Segment Open

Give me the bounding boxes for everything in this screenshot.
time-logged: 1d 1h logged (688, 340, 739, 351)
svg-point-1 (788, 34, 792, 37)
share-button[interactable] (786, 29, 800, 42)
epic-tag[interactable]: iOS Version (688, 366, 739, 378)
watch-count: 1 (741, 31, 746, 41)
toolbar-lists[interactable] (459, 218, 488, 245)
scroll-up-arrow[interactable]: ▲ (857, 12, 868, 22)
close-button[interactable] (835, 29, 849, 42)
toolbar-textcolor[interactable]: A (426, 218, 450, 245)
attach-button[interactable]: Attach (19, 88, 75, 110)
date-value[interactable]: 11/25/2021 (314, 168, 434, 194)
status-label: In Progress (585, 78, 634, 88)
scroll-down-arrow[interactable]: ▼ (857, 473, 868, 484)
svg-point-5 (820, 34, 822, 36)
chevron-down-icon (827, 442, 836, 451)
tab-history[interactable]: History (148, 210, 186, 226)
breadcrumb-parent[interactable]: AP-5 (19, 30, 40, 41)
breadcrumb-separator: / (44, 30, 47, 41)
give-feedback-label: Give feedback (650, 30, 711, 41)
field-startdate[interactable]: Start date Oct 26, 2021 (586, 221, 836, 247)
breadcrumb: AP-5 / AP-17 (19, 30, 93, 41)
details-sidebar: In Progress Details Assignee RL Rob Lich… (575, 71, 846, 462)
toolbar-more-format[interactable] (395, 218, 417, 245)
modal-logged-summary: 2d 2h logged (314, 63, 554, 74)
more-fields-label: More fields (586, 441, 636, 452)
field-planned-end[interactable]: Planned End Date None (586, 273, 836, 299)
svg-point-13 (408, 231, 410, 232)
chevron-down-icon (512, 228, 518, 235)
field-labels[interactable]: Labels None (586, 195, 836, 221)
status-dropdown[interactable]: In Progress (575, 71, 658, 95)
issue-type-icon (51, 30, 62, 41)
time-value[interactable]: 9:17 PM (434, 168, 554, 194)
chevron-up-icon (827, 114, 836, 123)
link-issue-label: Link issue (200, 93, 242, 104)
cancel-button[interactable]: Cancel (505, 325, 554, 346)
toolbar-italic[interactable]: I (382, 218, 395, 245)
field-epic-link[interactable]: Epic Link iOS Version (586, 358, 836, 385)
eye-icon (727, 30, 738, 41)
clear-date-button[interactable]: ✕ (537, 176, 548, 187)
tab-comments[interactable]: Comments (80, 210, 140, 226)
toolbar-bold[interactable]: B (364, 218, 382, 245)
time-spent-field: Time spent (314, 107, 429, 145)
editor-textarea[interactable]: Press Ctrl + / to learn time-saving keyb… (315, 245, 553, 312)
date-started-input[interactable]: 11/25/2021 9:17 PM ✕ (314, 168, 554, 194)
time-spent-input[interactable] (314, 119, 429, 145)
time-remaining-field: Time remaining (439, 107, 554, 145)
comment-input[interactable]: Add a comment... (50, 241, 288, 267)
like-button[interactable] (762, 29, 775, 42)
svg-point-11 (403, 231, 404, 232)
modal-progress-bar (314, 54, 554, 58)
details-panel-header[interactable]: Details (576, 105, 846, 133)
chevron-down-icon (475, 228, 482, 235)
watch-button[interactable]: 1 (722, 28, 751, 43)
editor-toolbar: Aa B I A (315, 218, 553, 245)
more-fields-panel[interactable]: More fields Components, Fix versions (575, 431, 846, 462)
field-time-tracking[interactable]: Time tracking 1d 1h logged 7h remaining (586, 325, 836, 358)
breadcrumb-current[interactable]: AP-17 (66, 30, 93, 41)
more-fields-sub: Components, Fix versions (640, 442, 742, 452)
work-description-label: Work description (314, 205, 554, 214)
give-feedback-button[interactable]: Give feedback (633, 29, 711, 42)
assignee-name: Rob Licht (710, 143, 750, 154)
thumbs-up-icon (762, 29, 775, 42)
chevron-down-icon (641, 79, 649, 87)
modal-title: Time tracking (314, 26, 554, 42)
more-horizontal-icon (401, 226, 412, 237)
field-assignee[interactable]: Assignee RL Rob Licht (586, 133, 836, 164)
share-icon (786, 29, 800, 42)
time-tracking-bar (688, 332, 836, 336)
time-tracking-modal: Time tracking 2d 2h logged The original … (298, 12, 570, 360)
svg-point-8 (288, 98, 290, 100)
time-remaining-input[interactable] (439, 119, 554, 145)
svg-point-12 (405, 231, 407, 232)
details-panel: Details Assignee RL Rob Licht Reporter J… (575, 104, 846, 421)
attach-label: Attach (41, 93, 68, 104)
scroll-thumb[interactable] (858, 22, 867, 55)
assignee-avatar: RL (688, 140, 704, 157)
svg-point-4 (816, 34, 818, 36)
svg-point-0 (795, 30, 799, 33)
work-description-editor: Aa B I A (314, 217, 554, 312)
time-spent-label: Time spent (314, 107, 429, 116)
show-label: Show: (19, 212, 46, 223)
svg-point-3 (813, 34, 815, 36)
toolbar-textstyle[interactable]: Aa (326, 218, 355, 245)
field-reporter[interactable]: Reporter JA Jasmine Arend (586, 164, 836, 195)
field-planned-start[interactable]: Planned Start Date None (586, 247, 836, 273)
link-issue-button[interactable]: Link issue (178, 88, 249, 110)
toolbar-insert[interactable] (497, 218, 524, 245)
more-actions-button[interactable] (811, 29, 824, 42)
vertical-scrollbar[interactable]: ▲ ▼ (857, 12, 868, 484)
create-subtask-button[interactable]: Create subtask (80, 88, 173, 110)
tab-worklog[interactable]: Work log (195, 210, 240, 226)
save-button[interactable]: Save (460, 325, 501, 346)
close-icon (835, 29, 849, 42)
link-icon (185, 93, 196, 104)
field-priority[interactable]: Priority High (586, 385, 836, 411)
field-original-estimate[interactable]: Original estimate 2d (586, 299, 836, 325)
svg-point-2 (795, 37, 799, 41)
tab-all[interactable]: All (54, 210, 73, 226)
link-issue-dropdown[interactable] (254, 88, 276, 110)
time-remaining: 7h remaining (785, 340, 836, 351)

Segment Closed

**WORK ITEM**
With the records above in view, retype each one exactly.

**SOLUTION TO THIS EXERCISE**
Give me the bounding boxes for everything in this screenshot.
time-logged: 1d 1h logged (688, 340, 739, 351)
svg-point-1 (788, 34, 792, 37)
share-button[interactable] (786, 29, 800, 42)
epic-tag[interactable]: iOS Version (688, 366, 739, 378)
watch-count: 1 (741, 31, 746, 41)
toolbar-lists[interactable] (459, 218, 488, 245)
scroll-up-arrow[interactable]: ▲ (857, 12, 868, 22)
close-button[interactable] (835, 29, 849, 42)
toolbar-textcolor[interactable]: A (426, 218, 450, 245)
attach-button[interactable]: Attach (19, 88, 75, 110)
date-value[interactable]: 11/25/2021 (314, 168, 434, 194)
status-label: In Progress (585, 78, 634, 88)
scroll-down-arrow[interactable]: ▼ (857, 473, 868, 484)
svg-point-5 (820, 34, 822, 36)
chevron-down-icon (827, 442, 836, 451)
tab-history[interactable]: History (148, 210, 186, 226)
breadcrumb-parent[interactable]: AP-5 (19, 30, 40, 41)
breadcrumb-separator: / (44, 30, 47, 41)
give-feedback-label: Give feedback (650, 30, 711, 41)
field-startdate[interactable]: Start date Oct 26, 2021 (586, 221, 836, 247)
breadcrumb: AP-5 / AP-17 (19, 30, 93, 41)
details-sidebar: In Progress Details Assignee RL Rob Lich… (575, 71, 846, 462)
toolbar-more-format[interactable] (395, 218, 417, 245)
modal-logged-summary: 2d 2h logged (314, 63, 554, 74)
more-fields-label: More fields (586, 441, 636, 452)
field-planned-end[interactable]: Planned End Date None (586, 273, 836, 299)
svg-point-13 (408, 231, 410, 232)
chevron-down-icon (512, 228, 518, 235)
field-labels[interactable]: Labels None (586, 195, 836, 221)
status-dropdown[interactable]: In Progress (575, 71, 658, 95)
issue-type-icon (51, 30, 62, 41)
time-value[interactable]: 9:17 PM (434, 168, 554, 194)
chevron-up-icon (827, 114, 836, 123)
link-issue-label: Link issue (200, 93, 242, 104)
cancel-button[interactable]: Cancel (505, 325, 554, 346)
toolbar-italic[interactable]: I (382, 218, 395, 245)
field-epic-link[interactable]: Epic Link iOS Version (586, 358, 836, 385)
eye-icon (727, 30, 738, 41)
clear-date-button[interactable]: ✕ (537, 176, 548, 187)
tab-comments[interactable]: Comments (80, 210, 140, 226)
toolbar-bold[interactable]: B (364, 218, 382, 245)
time-spent-field: Time spent (314, 107, 429, 145)
editor-textarea[interactable]: Press Ctrl + / to learn time-saving keyb… (315, 245, 553, 312)
date-started-input[interactable]: 11/25/2021 9:17 PM ✕ (314, 168, 554, 194)
time-spent-input[interactable] (314, 119, 429, 145)
time-remaining-field: Time remaining (439, 107, 554, 145)
comment-input[interactable]: Add a comment... (50, 241, 288, 267)
like-button[interactable] (762, 29, 775, 42)
svg-point-11 (403, 231, 404, 232)
modal-progress-bar (314, 54, 554, 58)
details-panel-header[interactable]: Details (576, 105, 846, 133)
chevron-down-icon (475, 228, 482, 235)
watch-button[interactable]: 1 (722, 28, 751, 43)
editor-toolbar: Aa B I A (315, 218, 553, 245)
more-fields-panel[interactable]: More fields Components, Fix versions (575, 431, 846, 462)
field-time-tracking[interactable]: Time tracking 1d 1h logged 7h remaining (586, 325, 836, 358)
breadcrumb-current[interactable]: AP-17 (66, 30, 93, 41)
more-fields-sub: Components, Fix versions (640, 442, 742, 452)
work-description-label: Work description (314, 205, 554, 214)
give-feedback-button[interactable]: Give feedback (633, 29, 711, 42)
assignee-name: Rob Licht (710, 143, 750, 154)
thumbs-up-icon (762, 29, 775, 42)
chevron-down-icon (641, 79, 649, 87)
modal-title: Time tracking (314, 26, 554, 42)
more-horizontal-icon (401, 226, 412, 237)
field-assignee[interactable]: Assignee RL Rob Licht (586, 133, 836, 164)
share-icon (786, 29, 800, 42)
time-tracking-bar (688, 332, 836, 336)
time-tracking-modal: Time tracking 2d 2h logged The original … (298, 12, 570, 360)
svg-point-8 (288, 98, 290, 100)
time-remaining-input[interactable] (439, 119, 554, 145)
svg-point-12 (405, 231, 407, 232)
details-panel: Details Assignee RL Rob Licht Reporter J… (575, 104, 846, 421)
attach-label: Attach (41, 93, 68, 104)
scroll-thumb[interactable] (858, 22, 867, 55)
assignee-avatar: RL (688, 140, 704, 157)
svg-point-4 (816, 34, 818, 36)
svg-point-0 (795, 30, 799, 33)
work-description-editor: Aa B I A (314, 217, 554, 312)
time-spent-label: Time spent (314, 107, 429, 116)
show-label: Show: (19, 212, 46, 223)
svg-point-3 (813, 34, 815, 36)
toolbar-textstyle[interactable]: Aa (326, 218, 355, 245)
field-reporter[interactable]: Reporter JA Jasmine Arend (586, 164, 836, 195)
field-planned-start[interactable]: Planned Start Date None (586, 247, 836, 273)
link-issue-button[interactable]: Link issue (178, 88, 249, 110)
toolbar-insert[interactable] (497, 218, 524, 245)
more-actions-button[interactable] (811, 29, 824, 42)
vertical-scrollbar[interactable]: ▲ ▼ (857, 12, 868, 484)
create-subtask-button[interactable]: Create subtask (80, 88, 173, 110)
tab-worklog[interactable]: Work log (195, 210, 240, 226)
save-button[interactable]: Save (460, 325, 501, 346)
close-icon (835, 29, 849, 42)
link-icon (185, 93, 196, 104)
field-priority[interactable]: Priority High (586, 385, 836, 411)
field-original-estimate[interactable]: Original estimate 2d (586, 299, 836, 325)
svg-point-2 (795, 37, 799, 41)
tab-all[interactable]: All (54, 210, 73, 226)
link-issue-dropdown[interactable] (254, 88, 276, 110)
time-remaining: 7h remaining (785, 340, 836, 351)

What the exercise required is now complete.